Here is an excerpt of a rough draft for Chapter 1 of a book I am currently working on:
I am escorted through the building to a detoxification ward. I am searched, and shown a small room with a bed and a night stand. I sit down with my bag, and a picture. It is a picture of my 2 children sitting on Santa’s lap from the mall. It had been taken a few weeks prior. There is a note from my daughter that I still keep to this day that begins, “Dad, I don’t know if I will get to see you for Christmas……”
The reality of life floods my soul as tears begin to drop on the picture. What have I done? I muttered to myself. You are worthless, you deserve to be dead. Why don’t you just leave this place and do what you have always done? You are a failure anyway; just go crawl back to the hole you came from. My mind is on overload, the room begins to spin. Then as God does, he places someone in my life when the timing is right.
A nurse walks past my door and looks in. She said these words that continue to have a profound impact on my life. “Are you going to just sit there and suffer in silence or are you going to get about to living again?” I sat there stunned, and mumbled something unintelligible. As quickly as she appeared, she disappeared and I fell on the floor. I grabbed the edge of the bed and mumbled these words, “God, if you will help me, I will try.” I passed out and wouldn’t wake up for 2 days.

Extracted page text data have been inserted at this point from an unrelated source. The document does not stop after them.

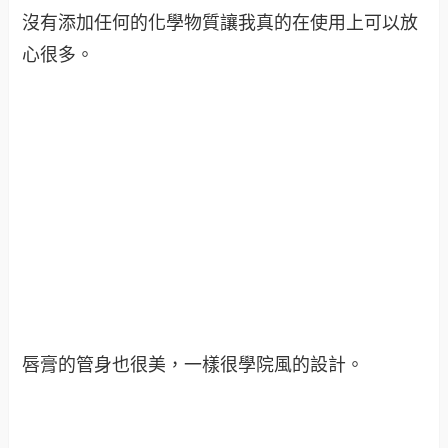
沒有添加任何的化學物質讓我真的在使用上可以放
心很多。
唇膏的管身也很美，一樣很學院風的設計。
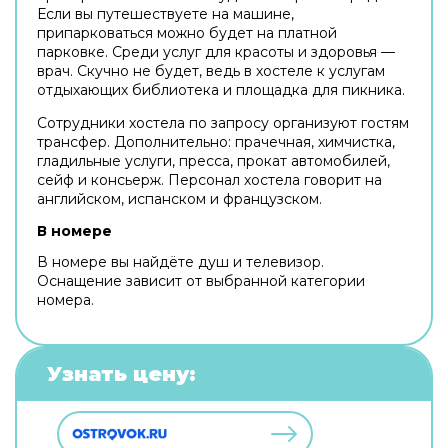
Если вы путешествуете на машине,
припарковаться можно будет на платной
парковке. Среди услуг для красоты и здоровья —
врач. Скучно не будет, ведь в хостеле к услугам
отдыхающих библиотека и площадка для пикника.
Сотрудники хостела по запросу организуют гостям
трансфер. Дополнительно: прачечная, химчистка,
гладильные услуги, пресса, прокат автомобилей,
сейф и консьерж. Персонал хостела говорит на
английском, испанском и французском.
В номере
В номере вы найдёте душ и телевизор.
Оснащение зависит от выбранной категории
номера.
Узнать цену:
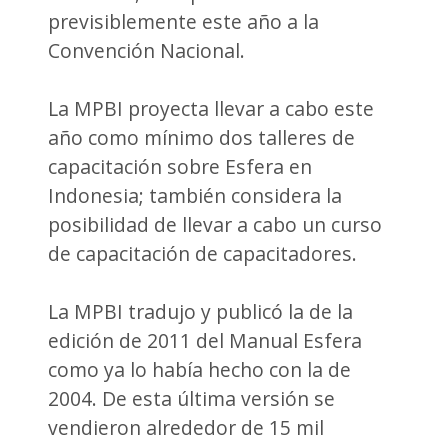
previsiblemente este año a la
Convención Nacional.
La MPBI proyecta llevar a cabo este
año como mínimo dos talleres de
capacitación sobre Esfera en
Indonesia; también considera la
posibilidad de llevar a cabo un curso
de capacitación de capacitadores.
La MPBI tradujo y publicó la de la
edición de 2011 del Manual Esfera
como ya lo había hecho con la de
2004. De esta última versión se
vendieron alrededor de 15 mil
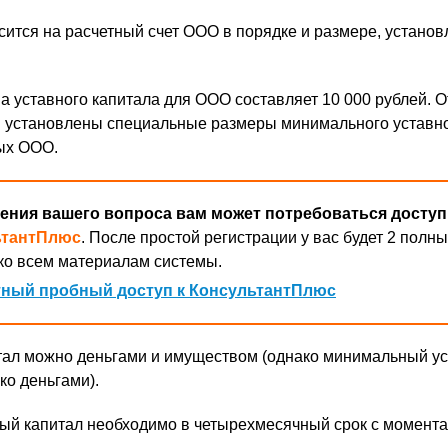
ится на расчетный счет ООО в порядке и размере, устано
 уставного капитала для ООО составляет 10 000 рублей. 
 установлены специальные размеры минимального уставн
ых ООО.
ения вашего вопроса вам может потребоваться доступ
ьтантПлюс
. После простой регистрации у вас будет 2 полны
ко всем материалам системы.
ный пробный доступ к КонсультантПлюс
тал можно деньгами и имуществом (однако минимальный у
ко деньгами).
ный капитал необходимо в четырехмесячный срок с момента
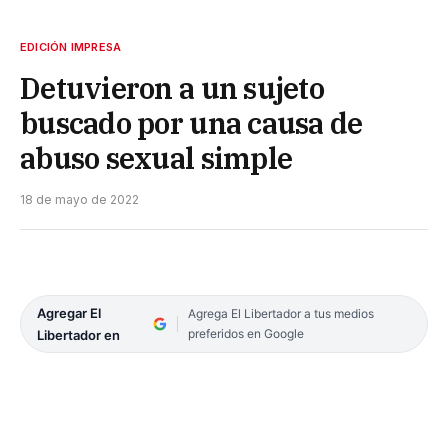
EDICIÓN IMPRESA
Detuvieron a un sujeto
buscado por una causa de
abuso sexual simple
18 de mayo de 2022
Agregar El
Agrega El Libertador a tus medios
preferidos en Google
Libertador en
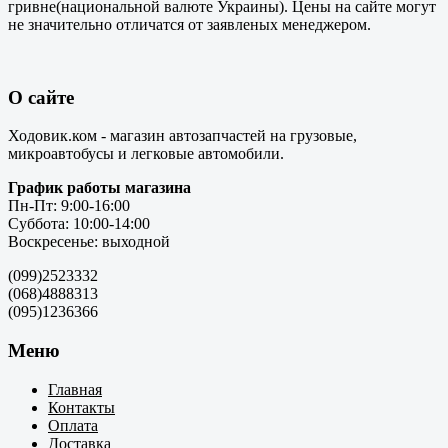
гривне(национальной валюте Украины). Цены на сайте могут
не значительно отличатся от заявленых менеджером.
О сайте
Ходовик.ком - магазин автозапчастей на грузовые,
микроавтобусы и легковые автомобили.
График работы магазина
Пн-Пт: 9:00-16:00
Суббота: 10:00-14:00
Воскресенье: выходной
(099)2523332
(068)4888313
(095)1236366
Меню
Главная
Контакты
Оплата
Доставка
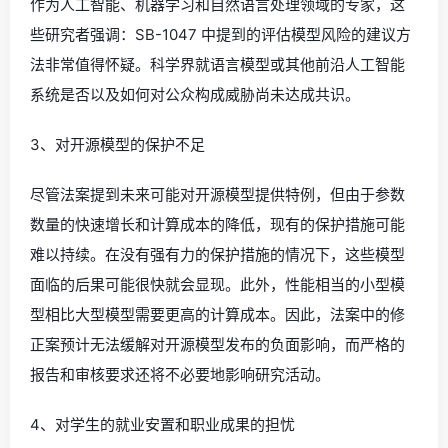
作为人工智能、机器学习和自然语言处理领域的专家，这
些研究者强调：SB-1047 中提到的评估模型风险的建议方
法非常值得怀疑。科学界就语言模型或其他前沿人工智能
系统是否以及如何对公众构成威胁尚未达成共识。
3、对开源模型的保护不足
尽管法案提到未来可能对开源模型提供特例，但由于参数
数量的快速增长和计算成本的降低，现有的保护措施可能
难以持续。在没有强有力的保护措施的情况下，这些模型
面临的后果可能很快就会显现。此外，性能相当的小型模
型相比大型模型需要更高的计算成本。因此，法案中的修
正案预计无法缓解对开源模型发布的负面影响，而严格的
报告和审核要求还将不必要地影响研究活动。
4、对学生的就业安置和职业成果的担忧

Now before anyone jumps to visions of rapture, healing, and divine intervention I would ask you to consider the following. I had not tried honestly to do anything, for anyone, let alone myself in years. The room did not fill with a bright light nor did I hear the voice of God, I was praying out of desperation to something I didn’t even believe in anymore. I had asked God for help in the past, selfish help. You know, God get me out of this, or God give me that, but I had never honestly asked God for help.
God and I had become disenfranchised years ago. I had even studied at one point in time to become a minister. I became bitter towards the church due to my addiction and the personalities that I found there. I didn’t feel like I fit in no matter how hard I prayed, no matter how hard I read the Bible, no matter how hard I portrayed myself to be an upstanding man of God’s word. It wasn’t enough. The reoccurring theme that has prevailed through my life. Whatever avenues I sought while still having a clouded mind, body, and spirit were never enough.
I am sure I will touch upon the God subject throughout this book. For those who don’t believe in God, it’s cool. When I first heard of God in recovery I thought of Charlton Heston. That’s the truth. I was trapped in ideas gathered from my childhood. I have come to understand God is more what I don’t understand than what I do.
“You’re Bob, right?” John asked me. John was my counselor in treatment. A straight up big black dude with dreads. This isn’t going to work, I said to myself. You see I was raised in a prejudicial environment and taught that all blacks were trash. I wish I had a better way to put it, but that’s the way it was. It’s something that I am not proud of, nor is it my thought process today. I wondered how is it I am supposed to talk to him. How is it I am going to relate to him? We are worlds apart. We are different. I am better than him, even sitting in detox my ego so large and dominant almost allowed me to miss the most important message I would receive while in treatment; that I was not unique. So as I sat with this guy and he tells me to talk to him about what was going on. He asked me, “Who is Bob and why it is you are here?”
“Why am I here?” How did it get to this point? I’m not even sure. It seemed like it took forever for my life to get to this point and now someone has hit the fast forward button on me. Twenty years worth of drug use and bullshit can have that effect on a person. I began to tell him about what I had been doing, I’m still not sure why. I guess I just couldn’t take the pain anymore. Pain is the greatest motivating factor not only for the using addict but the recovering addict as well. When the pain becomes great enough, the addict will do something.
John looked at me as I sat and cried. I hadn’t cried like this in years. He looked and listened and only said two words to me. He said, “I know”. He told me a little of his story, a little of his life, and I soon realized he did know, he did understand. John was a recovering addict. The basic building block to understanding for the addict is empathy, not sympathy. Empathy can be the driving force that sparks an initial desire for something different in the using addict’s life.
What I realized was that I was not as alone as I thought I was even for that brief moment. Our feelings had paralleled just enough that it affected my spirit. I still felt like shit, had a ton of guilt, had a million feelings, and was at the lowest point in my life but I would soon realize that when all seems lost, there is really nothing left to loose at all.